Sabe-se que o poder precisa ser limitado, visto que essa limitação representa, em última análise, a
preservação dos direitos fundamentais. Mas, se o controle reclama eficiência e eficácia dos controlados,
antes deverá impor eficiência e eficácia, visto que não é permitido, a ninguém, exigir o que não é
capaz de dar ou fazer.
A sociedade deverá participar, mas antes deverá conhecer o controle, saber como funciona e que
benefícios pode trazer. Tem-se também que caminhar para a profissionalização da administração, pois
só assim ter-se-á a boa gestão.
Sobreleve-se que o controle interno, tão relevante na consecução dos objetivos mencionados,
não pode se mimetizar com a administração, numa relação promíscua e viciada de tergiversação e
subserviência. Em um sistema virtuoso de controle interno, este é efetivo, permanente, independente
com garantias de atuação. A gestão deve reconhecer que um bom controle interno é, antes de tudo,
uma prestimosa fonte de informações para adoção de decisões seguras.

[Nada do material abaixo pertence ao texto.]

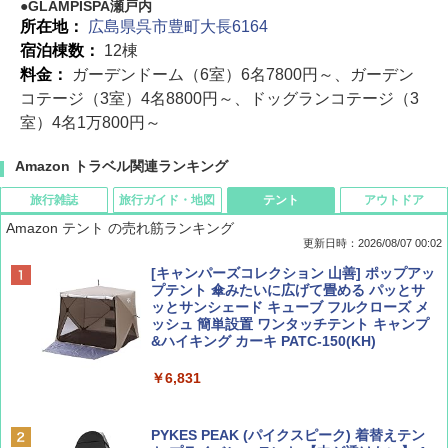
GLAMPISPA瀬戸内
所在地：
広島県呉市豊町大長6164
宿泊棟数：
12棟
料金：
ガーデンドーム（6室）6名7800円～、ガーデン
コテージ（3室）4名8800円～、ドッグランコテージ（3
室）4名1万800円～
Amazon トラベル関連ランキング
旅行雑誌
旅行ガイド・地図
テント
アウトドア
Amazon テント の売れ筋ランキング
更新日時：2026/08/07 00:02
ディズニーファン ２０２６年 ９月号 [雑
D40 地球の歩き方 チェンマイ タイ北部の魅
[キャンパーズコレクション 山善] ポップアッ
誌] (ＤＩＳＮＥＹ ＦＡＮ)
力的な町 2026～2027 地球の歩き方D アジア
プテント 傘みたいに広げて畳める パッとサ
ッとサンシェード キューブ フルクローズ メ
ッシュ 簡単設置 ワンタッチテント キャンプ
￥713
￥2,079
&ハイキング カーキ PATC-150(KH)
￥6,831
BE-PAL(ビ-パル) 2026年 9 月号【特別付録:
A09 地球の歩き方 イタリア 2026～2027 地
SOTO ミニマル"旅"財布 ランダム2種】
球の歩き方A ヨーロッパ
PYKES PEAK (パイクスピーク) 着替えテン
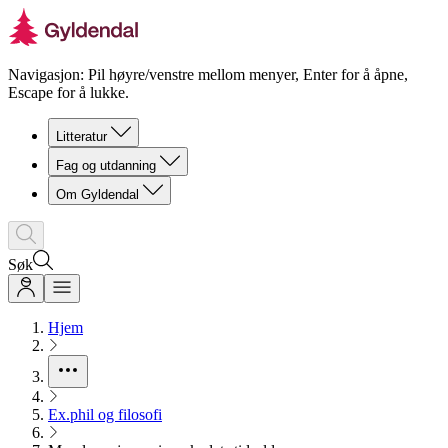
Navigasjon: Pil høyre/venstre mellom menyer, Enter for å åpne,
Escape for å lukke.
Litteratur
Fag og utdanning
Om Gyldendal
Søk
Hjem
Ex.phil og filosofi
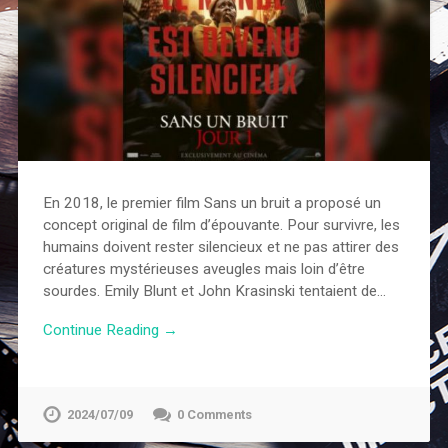
En 2018, le premier film Sans un bruit a proposé un
concept original de film d’épouvante. Pour survivre, les
humains doivent rester silencieux et ne pas attirer des
créatures mystérieuses aveugles mais loin d’être
sourdes. Emily Blunt et John Krasinski tentaient de…
Continue Reading →
2024/07/09
0 Comments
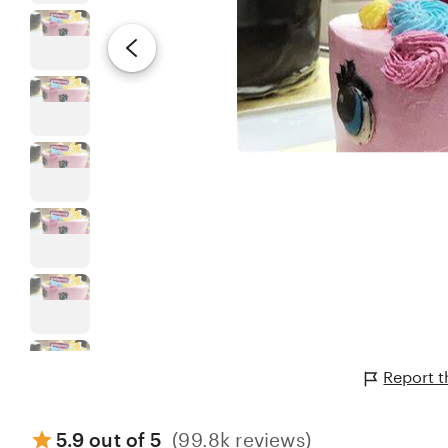
Report 
5.9 out of 5
(99.8k reviews)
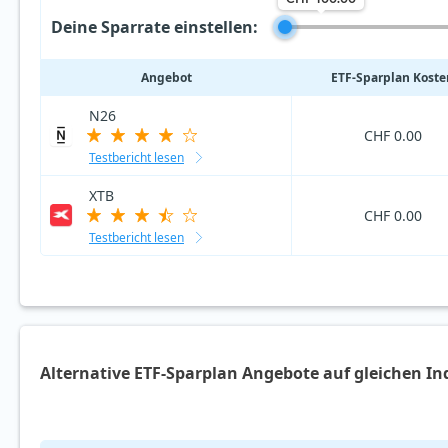
Deine Sparrate einstellen:
Angebot
ETF‑Sparplan Koste
N26
CHF 0.00
Testbericht lesen
XTB
CHF 0.00
Testbericht lesen
Alternative ETF-Sparplan Angebote auf gleichen In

É importante pontuar que o processo de controle deve ser célere. Tal necessidade tem suas
razões. A primeira é inerente à duração razoável do processo que, como é cediço, traduz-se em
direito fundamental. A segunda razão tem estreita relação com a efetividade, pois um processo de
apuração lento é certamente estéreo, tanto no eixo pedagógico quanto no da restauração do erário
desfalcado.
Cumpre conclamar, ainda, o Legislativo, importante instrumento de controle, a aproveitar melhor os
frutos do controle externo na sua atividade legiferante. As leis devem coibir os desvios por meio da
sua força coativa e, ao mesmo tempo, aparelhar as demais estruturas de controle no exercício de suas
tarefas, com um sistema normativo preciso.
Por fim, deve-se registrar que a efetividade do controle público passa também por maior aproximação
e troca de experiências entre os órgãos de controle. Posicionamentos, aliás, diretamente relacionados
ao lema da Organização Internacional de Entidades Fiscalizadoras (Intosai): “experiência mútua em
benefício de todos”.
De igual modo, se o desejo de Simón Bolívar era de uma só América Latina, continua sendo sonho —
neste continente que insiste em manter suas “veias abertas” — promover a sua integração. Para tanto
os órgãos de controle muito podem contribuir para a adoção de medidas que reduzam a desigualdade
e a pobreza. Alguns poderiam dizer que é utopia esse pensar, mas, como enaltece o escritor uruguaio
Eduardo Galeano, a utopia existe tão somente para que a gente não desista de caminhar.